Effects of Insurance Status on Emergency Room Care and Outcomes

Monday, June 11, 2018: 1:30 PM
Salon IV - Garden Level (Emory Conference Center Hotel)

Presenter: Rachel Childers

Discussant: Alicia Atwood


Health economics researchers have long known insurance status has an impact on the use of health care system (Hadley 2003); however, measuring the causal effect of insurance status on treatment decisions and outcomes has been a difficult problem for economists to tackle. This paper builds upon earlier work by Doyle (2005) in examining the effects of insurance status on injury patients in the emergency room. Doyle (2005) uses a Wisconsin sample of patients reporting with injuries resulting from motor vehicle accidents. The present examination improves on Doyle’s study by broadening the dataset, controlling for overall health status and considering multiple types of health shocks.

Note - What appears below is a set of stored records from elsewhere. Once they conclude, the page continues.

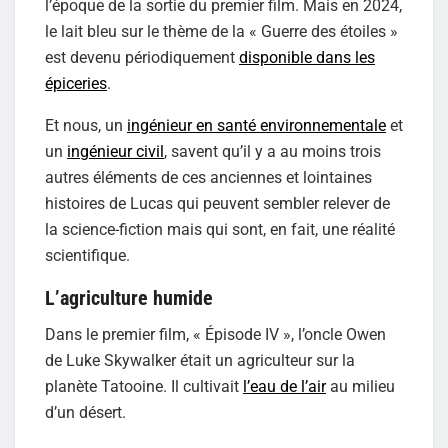
l’époque de la sortie du premier film. Mais en 2024,
le lait bleu sur le thème de la « Guerre des étoiles »
est devenu périodiquement
disponible dans les
épiceries
.
Et nous, un
ingénieur en santé environnementale
et
un
ingénieur civil
, savent qu’il y a au moins trois
autres éléments de ces anciennes et lointaines
histoires de Lucas qui peuvent sembler relever de
la science-fiction mais qui sont, en fait, une réalité
scientifique.
L’agriculture humide
Dans le premier film, « Épisode IV », l’oncle Owen
de Luke Skywalker était un agriculteur sur la
planète Tatooine. Il cultivait
l’eau de l’air
au milieu
d’un désert.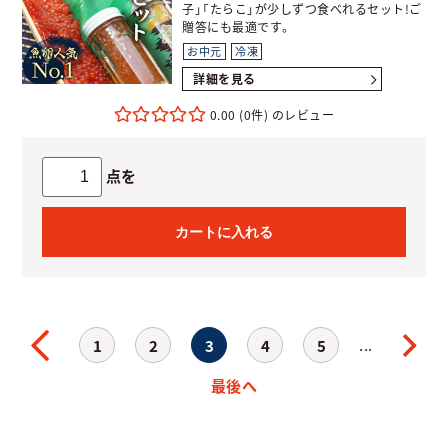
子」「たらこ」が少しずつ食べれるセット!ご
贈答にも最適です。
お中元
冷凍
詳細を見る
0.00
(0件)
点を
カートに入れる
...
1
2
3
4
5
最後へ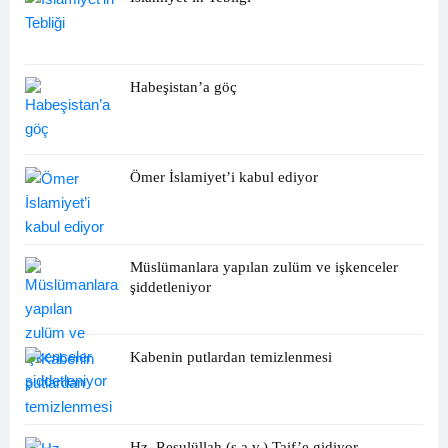
Habeşistan’a göç
Ömer İslamiyet’i kabul ediyor
Müslümanlara yapılan zulüm ve işkenceler
şiddetleniyor
Kabenin putlardan temizlenmesi
Hz. Resulüllah (s.a.v.) Taif’e gidiyor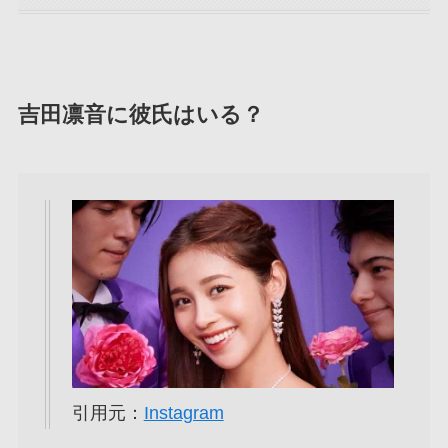
吉田凛音に彼氏はいる？
引用元：
Instagram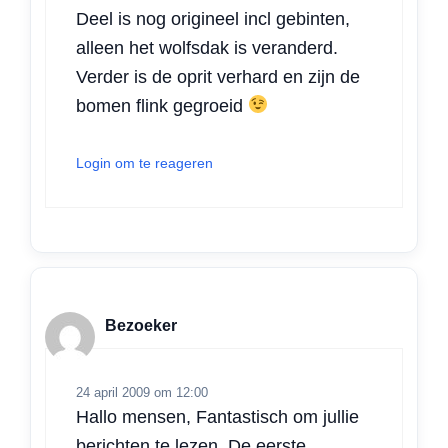
Deel is nog origineel incl gebinten,
alleen het wolfsdak is veranderd.
Verder is de oprit verhard en zijn de
bomen flink gegroeid
Login om te reageren
Bezoeker
24 april 2009 om 12:00
Hallo mensen, Fantastisch om jullie
berichten te lezen. De eerste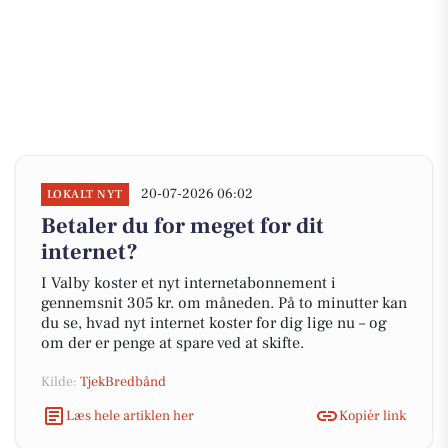
20-07-2026 06:02
LOKALT NYT
Betaler du for meget for dit
internet?
I Valby koster et nyt internetabonnement i
gennemsnit 305 kr. om måneden. På to minutter kan
du se, hvad nyt internet koster for dig lige nu – og
om der er penge at spare ved at skifte.
Kilde:
TjekBredbånd
Læs hele artiklen her
Kopiér link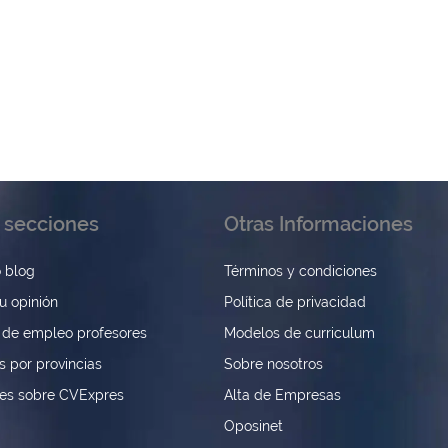
 secciones
Otras Informaciones
 blog
Términos y condiciones
u opinión
Política de privacidad
 de empleo profesores
Modelos de curriculum
s por provincias
Sobre nosotros
nes sobre CVExpres
Alta de Empresas
Oposinet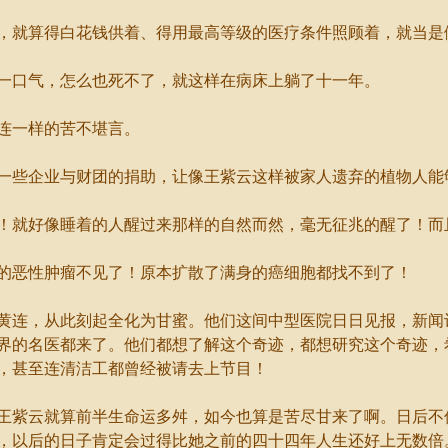
就算得白花钱供着、得用最高等级的医疗条件照顾着，就当是
口气，怎么也死不了，就这样在病床上躺了十一年。
连一样的苦不堪言。
些企业与财团的捐助，让像王紫云这样被家人遗弃的植物人能
就好像睡着的人醒过来那样的自然而然，毫无征兆的醒了！而
恶性肿瘤不见了！原本扩散了满身的癌细胞都找不到了！
连，从此刻起全化为甘蜜。他们这间中型医院日日见报，新闻
界的名医都来了。他们都想了解这个奇迹，都想研究这个奇迹，
，甚至连清洁工都曾经被请去上节目！
紫云就算前半生命运多舛，如今也算是苦尽甘来了啊。日后不
，以后的日子肯定会过得比她之前的四十四年人生还好上无数倍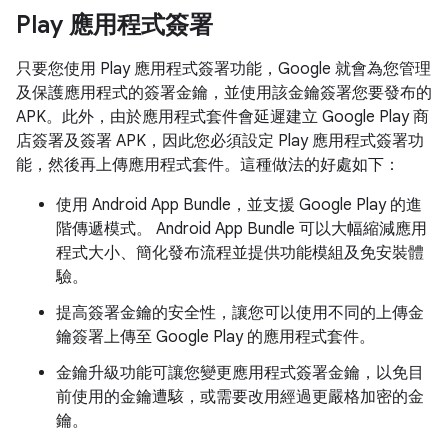
Play 應用程式簽署
只要您使用 Play 應用程式簽署功能，Google 就會為您管理
及保護應用程式的簽署金鑰，並使用該金鑰簽署您要發布的
APK。此外，由於應用程式套件會延遲建立 Google Play 商
店簽署及簽署 APK，因此您必須設定 Play 應用程式簽署功
能，然後再上傳應用程式套件。這種做法的好處如下：
使用 Android App Bundle，並支援 Google Play 的進
階傳遞模式。 Android App Bundle 可以大幅縮減應用
程式大小、簡化發布流程並提供功能模組及免安裝體
驗。
提高簽署金鑰的安全性，讓您可以使用不同的上傳金
鑰簽署上傳至 Google Play 的應用程式套件。
金鑰升級功能可讓您變更應用程式簽署金鑰，以免目
前使用的金鑰遭駭，或需要改用經過更嚴格加密的金
鑰。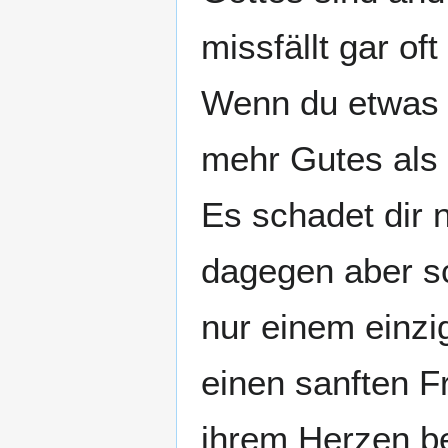
missfällt gar of
Wenn du etwas 
mehr Gutes als 
Es schadet dir n
dagegen aber sc
nur einem einzi
einen sanften F
ihrem Herzen b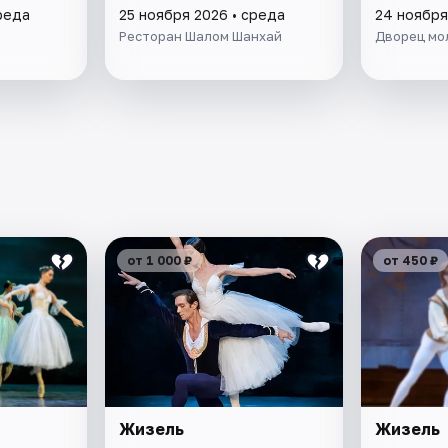
реда
25 ноября 2026 • среда
24 ноября
Ресторан Шалом Шанхай
Дворец мо
от 1 000 ₽
от 450 ₽
Жизель
Жизель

I use a nationwide dataset of emergency department visits to compare the differences between the effects of insurance status on treatment for patients with injuries from motor vehicle accidents and patients with other types of injuries while controlling for overall health status. This paper reaches three primary conclusions: (1) Patients paying out of pocket experience worse health outcomes; (2) Patients paying out of pocket receive fewer health services in response to motor vehicle accident injuries and other types of injuries; and, (3) Despite no observed differences between patients paying out of pocket and patients receiving charity care, patients generally received more healthcare services and had better health outcomes than patients with private insurance.